The Claiborne Board of Education in northeastern Tennessee must be itching for a lawsuit because they announced last month that November 7 would now be known as “Billy Graham Day” in the district. Each school “would be free to celebrate the life of the famous evangelist, in any way it so chooses.” (November 7 is his birthday.)
But why would a public school district declare a special day for a man known primarily for spreading Christianity? Unlike, say, Rev. Martin Luther King, Jr., you can’t seriously make a case that Graham was a widely revered and respected man who just happened to be a preacher. He was, first and foremost, an evangelist. (And one who dabbled in anti-Semitism, no less.)
The board’s lawyer James Estep III must have had the same reaction because he informed the board weeks later about how they would have to rescind the honor. Estep explained how the district had already lost a major church/state battle in 1988 and this latest offense could result in an even steeper fine down the road.
“We are operating under a federal court order from about 1988, prohibiting proselytizing religion. The action that was taken (the adoption of Billy Graham Day), in my opinion, violates that order.
“I’m a Baptist. I’m a deacon. I have to separate church from state in this situation. We’re subject to litigation, damages if we allow that to occur,” said Estep, referring to the court case brought against the county for allowing the ‘Bible lady’ to visit the various schools.
The 1988 court order, he said, cost the county about $30,000, minus any attorney’s fees. In today’s money, the payout would equal about $200,000, he added.
Smart lawyer. The board would be wise to take his advice.
Unfortunately, we’re talking about a board that includes a guy who thought Billy Graham Day was a good idea to begin with. He’s not a legal scholar. Hell, he’s not even someone who’s read the First Amendment. Which is why he pushed back against the legal advice.
Board member Justin Cosby, who had initially proposed Billy Graham Day, said during the full board meeting that he had been in contact with four attorneys.
“They basically said, as long as we’re not enforcing a religion, if we are just recognizing him — teaching about him through the historical lens — that would be acceptable,” said Cosby.
What “historical lens”? Again, if you take his preaching out of the picture — since there’s nothing useful or honorable about that — there’s nothing left. He meant a lot to Christians, and that’s it. Just because he offered advice to several presidents isn’t, relatively speaking, a big deal. Plenty of people gave advice to presidents. Just because politicians wanted their photo ops with him doesn’t mean he deserves a special day in a public school.
At least other board members raised appropriate concerns.
Board member Shane Bunch asked whether an atheist or agnostic could be recognized within the school setting.
Estep said it could not be done due to the religious aspect attached to that person.
That’s true. We shouldn’t have Richard Dawkins Day in public schools either. (Though at least Dawkins has made significant contributions to our understanding of science.)
Then there was the fear that other groups may want to take advantage of the same rules…

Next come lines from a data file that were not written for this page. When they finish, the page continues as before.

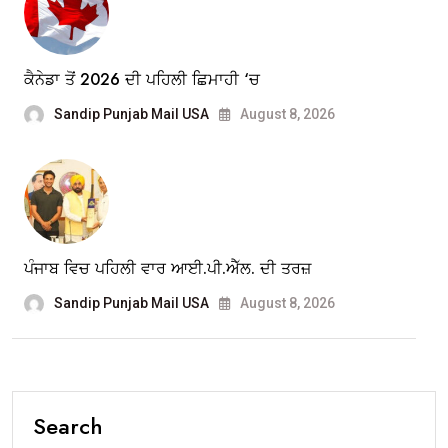
ਕੈਨੇਡਾ ਤੋਂ 2026 ਦੀ ਪਹਿਲੀ ਛਿਮਾਹੀ ‘ਚ
Sandip Punjab Mail USA
August 8, 2026
ਪੰਜਾਬ ਵਿਚ ਪਹਿਲੀ ਵਾਰ ਆਈ.ਪੀ.ਐੱਲ. ਦੀ ਤਰਜ਼
Sandip Punjab Mail USA
August 8, 2026
Search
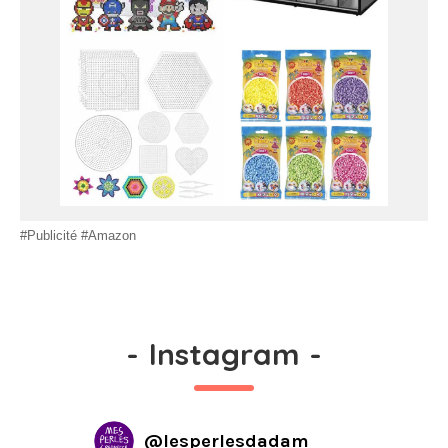
#Publicité #Amazon
-
Instagram
-
@
lesperlesdadam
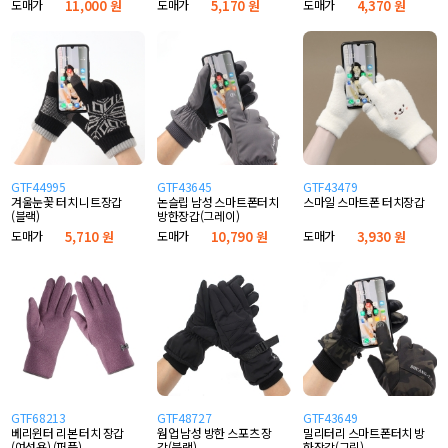
도매가
11,000 원
도매가
5,170 원
도매가
4,370 원
GTF44995
GTF43645
GTF43479
겨울눈꽃 터치 니트장갑
논슬립 남성 스마트폰터치
스마일 스마트폰 터치장갑
(블랙)
방한장갑(그레이)
도매가
5,710 원
도매가
10,790 원
도매가
3,930 원
GTF68213
GTF48727
GTF43649
베리윈터 리본 터치 장갑
웜업 남성 방한 스포츠 장
밀리터리 스마트폰터치 방
(여성용) (퍼플)
갑(블랙)
한장갑(그린)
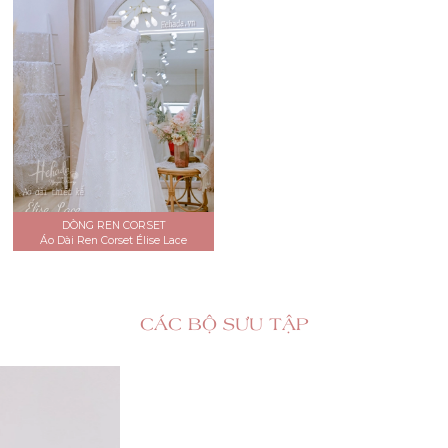
DÒNG REN CORSET
Áo Dài Ren Corset Élise Lace
CÁC BỘ SƯU TẬP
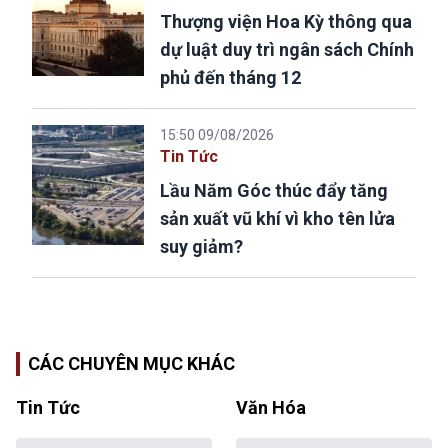
Thượng viện Hoa Kỳ thông qua
dự luật duy trì ngân sách Chính
phủ đến tháng 12
15:50 09/08/2026
Tin Tức
Lầu Năm Góc thúc đẩy tăng
sản xuất vũ khí vì kho tên lửa
suy giảm?
CÁC CHUYÊN MỤC KHÁC
Tin Tức
Văn Hóa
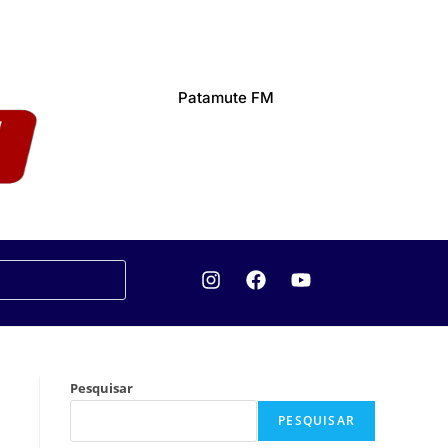
Patamute FM
Pesquisar
PESQUISAR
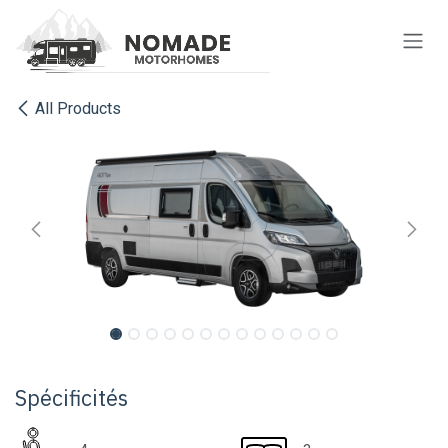
Se rendre au contenu
All Products
Spécificités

Board vice-chair Shannon England said allowing Billy Graham Day could set a precedent.
“If we allow this, the next board that’s elected — let’s say they’re not Christians, and they say ‘we want to have Muhammad Day.’ What can we do if we say this is OK? Can we say that’s not,” said England.

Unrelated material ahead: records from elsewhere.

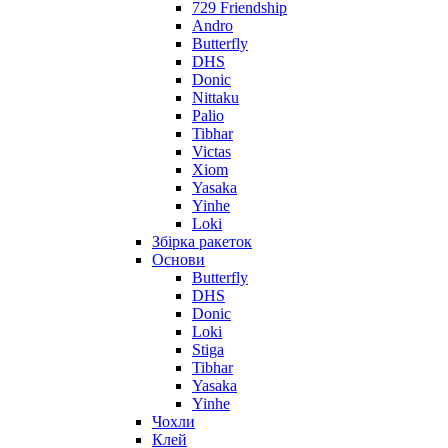
729 Friendship
Andro
Butterfly
DHS
Donic
Nittaku
Palio
Tibhar
Victas
Xiom
Yasaka
Yinhe
Loki
Збірка ракеток
Основи
Butterfly
DHS
Donic
Loki
Stiga
Tibhar
Yasaka
Yinhe
Чохли
Клей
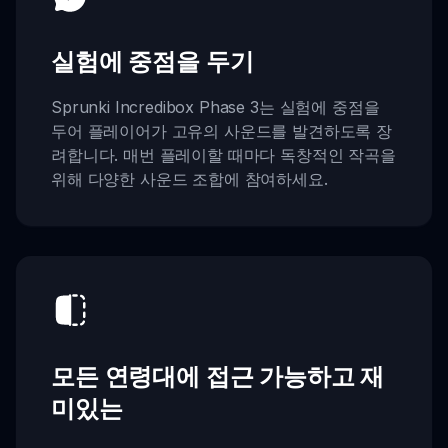
실험에 중점을 두기
Sprunki Incredibox Phase 3는 실험에 중점을
두어 플레이어가 고유의 사운드를 발견하도록 장
려합니다. 매번 플레이할 때마다 독창적인 작곡을
위해 다양한 사운드 조합에 참여하세요.
모든 연령대에 접근 가능하고 재
미있는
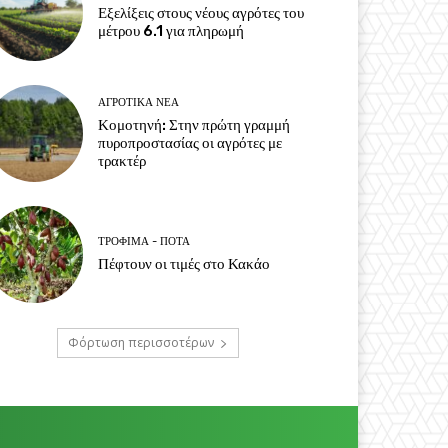
Εξελίξεις στους νέους αγρότες του
μέτρου 6.1 για πληρωμή
ΑΓΡΟΤΙΚΆ ΝΈΑ
Κομοτηνή: Στην πρώτη γραμμή
πυροπροστασίας οι αγρότες με
τρακτέρ
ΤΡΌΦΙΜΑ - ΠΟΤΆ
Πέφτουν οι τιμές στο Κακάο
Φόρτωση περισσοτέρων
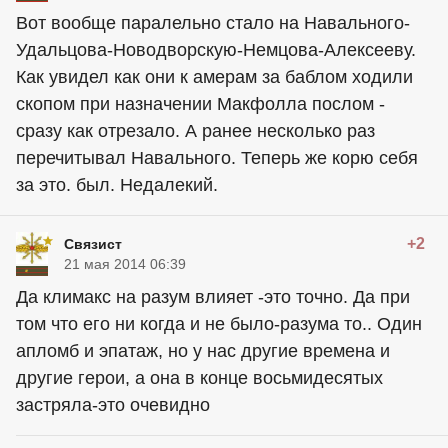
Вот вообще паралельно стало на Навального-
Удальцова-Новодворскую-Немцова-Алексееву.
Как увидел как они к амерам за баблом ходили
скопом при назначении Макфолла послом -
сразу как отрезало. А ранее несколько раз
перечитывал Навального. Теперь же корю себя
за это. был. Недалекий.
+2
Связист
21 мая 2014 06:39
Да климакс на разум влияет -это точно. Да при
том что его ни когда и не было-разума то.. Один
апломб и эпатаж, но у нас другие времена и
другие герои, а она в конце восьмидесятых
застряла-это очевидно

Estep said allowing a Muhammad Day would also violate the separation of church and state. Allowing Billy Graham Day to stand would establish the necessary precedent for a possible Muhammad Day, he said.
“They could point to that and could probably be successful in litigation,” said Estep.
And we haven’t even started talking about Satanists…
The issue wasn’t resolved. It was just tabled until the May meeting. Which means, for now, Billy Graham Day is still on the books.